* **Brief**
Look through the material below. Copy each line that contains the string "我发起的".

[[ Input material, beginning ]]

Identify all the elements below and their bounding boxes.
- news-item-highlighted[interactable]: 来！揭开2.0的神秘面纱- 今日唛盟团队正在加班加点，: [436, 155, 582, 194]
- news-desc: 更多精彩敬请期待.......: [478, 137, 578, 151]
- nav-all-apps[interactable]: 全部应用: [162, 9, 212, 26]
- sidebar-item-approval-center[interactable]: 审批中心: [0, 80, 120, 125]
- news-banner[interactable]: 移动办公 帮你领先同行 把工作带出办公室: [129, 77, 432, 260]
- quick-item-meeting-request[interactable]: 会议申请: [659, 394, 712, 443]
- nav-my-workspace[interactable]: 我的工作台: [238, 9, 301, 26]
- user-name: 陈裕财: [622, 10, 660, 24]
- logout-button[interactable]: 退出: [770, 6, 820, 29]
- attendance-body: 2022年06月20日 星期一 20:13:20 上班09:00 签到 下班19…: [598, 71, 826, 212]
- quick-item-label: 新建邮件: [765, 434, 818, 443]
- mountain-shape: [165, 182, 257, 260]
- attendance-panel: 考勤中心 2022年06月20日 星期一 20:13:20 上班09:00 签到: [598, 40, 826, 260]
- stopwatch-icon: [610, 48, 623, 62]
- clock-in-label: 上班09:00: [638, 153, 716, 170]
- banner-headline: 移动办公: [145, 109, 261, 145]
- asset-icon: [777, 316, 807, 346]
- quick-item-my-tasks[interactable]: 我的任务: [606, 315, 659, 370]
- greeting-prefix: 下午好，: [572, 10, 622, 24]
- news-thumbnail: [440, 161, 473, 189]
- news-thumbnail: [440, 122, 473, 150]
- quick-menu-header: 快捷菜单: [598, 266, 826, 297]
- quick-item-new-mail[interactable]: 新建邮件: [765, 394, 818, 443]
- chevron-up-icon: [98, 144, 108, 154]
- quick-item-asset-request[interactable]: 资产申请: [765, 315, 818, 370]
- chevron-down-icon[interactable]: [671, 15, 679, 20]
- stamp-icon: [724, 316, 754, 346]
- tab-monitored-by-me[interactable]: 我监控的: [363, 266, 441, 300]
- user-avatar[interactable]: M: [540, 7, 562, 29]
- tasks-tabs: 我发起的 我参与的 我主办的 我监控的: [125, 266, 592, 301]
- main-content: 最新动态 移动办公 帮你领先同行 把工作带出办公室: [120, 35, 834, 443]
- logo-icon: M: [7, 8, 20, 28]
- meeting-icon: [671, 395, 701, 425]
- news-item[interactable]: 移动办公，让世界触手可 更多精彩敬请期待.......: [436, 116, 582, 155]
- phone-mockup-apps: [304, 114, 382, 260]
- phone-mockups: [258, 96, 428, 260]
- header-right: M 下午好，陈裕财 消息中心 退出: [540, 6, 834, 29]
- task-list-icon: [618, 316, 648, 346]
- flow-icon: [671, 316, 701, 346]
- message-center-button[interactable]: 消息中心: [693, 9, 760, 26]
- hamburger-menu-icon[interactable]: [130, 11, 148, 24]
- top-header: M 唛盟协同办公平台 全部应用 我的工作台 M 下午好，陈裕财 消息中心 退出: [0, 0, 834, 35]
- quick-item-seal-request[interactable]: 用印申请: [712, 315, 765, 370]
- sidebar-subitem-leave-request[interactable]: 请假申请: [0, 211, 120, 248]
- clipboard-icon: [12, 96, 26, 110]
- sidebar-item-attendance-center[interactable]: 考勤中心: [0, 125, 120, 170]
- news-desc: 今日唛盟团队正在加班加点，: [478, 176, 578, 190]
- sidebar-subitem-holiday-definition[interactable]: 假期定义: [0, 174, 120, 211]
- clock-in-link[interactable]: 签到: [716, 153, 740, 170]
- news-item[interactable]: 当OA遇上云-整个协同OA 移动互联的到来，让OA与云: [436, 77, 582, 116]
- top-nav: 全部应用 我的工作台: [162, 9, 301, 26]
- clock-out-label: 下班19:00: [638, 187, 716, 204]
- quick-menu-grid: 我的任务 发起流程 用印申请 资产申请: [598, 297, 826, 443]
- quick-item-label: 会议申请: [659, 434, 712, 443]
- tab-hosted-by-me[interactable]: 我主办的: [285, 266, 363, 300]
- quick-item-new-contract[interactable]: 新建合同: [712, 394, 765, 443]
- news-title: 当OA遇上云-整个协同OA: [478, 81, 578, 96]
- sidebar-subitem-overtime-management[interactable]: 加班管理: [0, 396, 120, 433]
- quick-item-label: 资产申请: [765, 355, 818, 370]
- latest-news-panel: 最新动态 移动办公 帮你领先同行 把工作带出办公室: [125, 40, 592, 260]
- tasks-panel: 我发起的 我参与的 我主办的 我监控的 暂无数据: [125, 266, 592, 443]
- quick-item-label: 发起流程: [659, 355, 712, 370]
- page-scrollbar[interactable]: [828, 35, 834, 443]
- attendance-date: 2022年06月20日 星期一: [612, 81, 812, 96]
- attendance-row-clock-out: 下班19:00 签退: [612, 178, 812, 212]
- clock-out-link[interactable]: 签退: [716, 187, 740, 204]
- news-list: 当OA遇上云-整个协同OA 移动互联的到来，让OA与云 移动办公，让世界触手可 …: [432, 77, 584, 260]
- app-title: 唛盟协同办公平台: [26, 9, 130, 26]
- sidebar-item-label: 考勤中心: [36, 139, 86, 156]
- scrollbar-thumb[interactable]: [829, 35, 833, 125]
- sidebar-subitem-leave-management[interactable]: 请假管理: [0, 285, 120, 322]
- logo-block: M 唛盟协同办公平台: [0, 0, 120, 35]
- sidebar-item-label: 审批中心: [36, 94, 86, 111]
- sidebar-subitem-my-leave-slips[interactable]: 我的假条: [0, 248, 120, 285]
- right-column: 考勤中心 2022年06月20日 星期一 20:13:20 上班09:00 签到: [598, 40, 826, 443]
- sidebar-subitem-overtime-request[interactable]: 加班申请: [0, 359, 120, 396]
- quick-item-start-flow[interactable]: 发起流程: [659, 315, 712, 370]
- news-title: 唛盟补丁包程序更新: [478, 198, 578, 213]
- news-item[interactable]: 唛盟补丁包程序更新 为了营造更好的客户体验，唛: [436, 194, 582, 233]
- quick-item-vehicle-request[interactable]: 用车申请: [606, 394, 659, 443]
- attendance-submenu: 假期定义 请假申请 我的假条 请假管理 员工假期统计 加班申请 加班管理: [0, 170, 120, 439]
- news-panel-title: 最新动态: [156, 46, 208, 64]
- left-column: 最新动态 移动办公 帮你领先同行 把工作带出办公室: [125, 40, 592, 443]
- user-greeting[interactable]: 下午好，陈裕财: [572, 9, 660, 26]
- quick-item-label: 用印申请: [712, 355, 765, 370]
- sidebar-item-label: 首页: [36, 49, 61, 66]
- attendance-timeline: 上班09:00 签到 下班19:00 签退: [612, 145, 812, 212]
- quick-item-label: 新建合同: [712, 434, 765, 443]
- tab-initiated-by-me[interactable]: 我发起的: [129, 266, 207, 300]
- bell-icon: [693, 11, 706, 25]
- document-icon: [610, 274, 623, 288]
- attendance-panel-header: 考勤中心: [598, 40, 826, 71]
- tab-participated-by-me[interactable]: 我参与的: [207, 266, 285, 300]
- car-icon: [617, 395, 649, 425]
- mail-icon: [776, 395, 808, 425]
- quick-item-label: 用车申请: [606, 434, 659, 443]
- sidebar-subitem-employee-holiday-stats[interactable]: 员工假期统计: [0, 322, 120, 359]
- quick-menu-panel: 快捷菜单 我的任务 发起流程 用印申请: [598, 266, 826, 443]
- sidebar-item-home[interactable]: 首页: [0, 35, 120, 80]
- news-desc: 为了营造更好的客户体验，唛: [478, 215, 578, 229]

[[ Input material, end ]]

* **Written solution**
- tasks-tabs: 我发起的 我参与的 我主办的 我监控的: [125, 266, 592, 301]
- tasks-panel: 我发起的 我参与的 我主办的 我监控的 暂无数据: [125, 266, 592, 443]
- tab-initiated-by-me[interactable]: 我发起的: [129, 266, 207, 300]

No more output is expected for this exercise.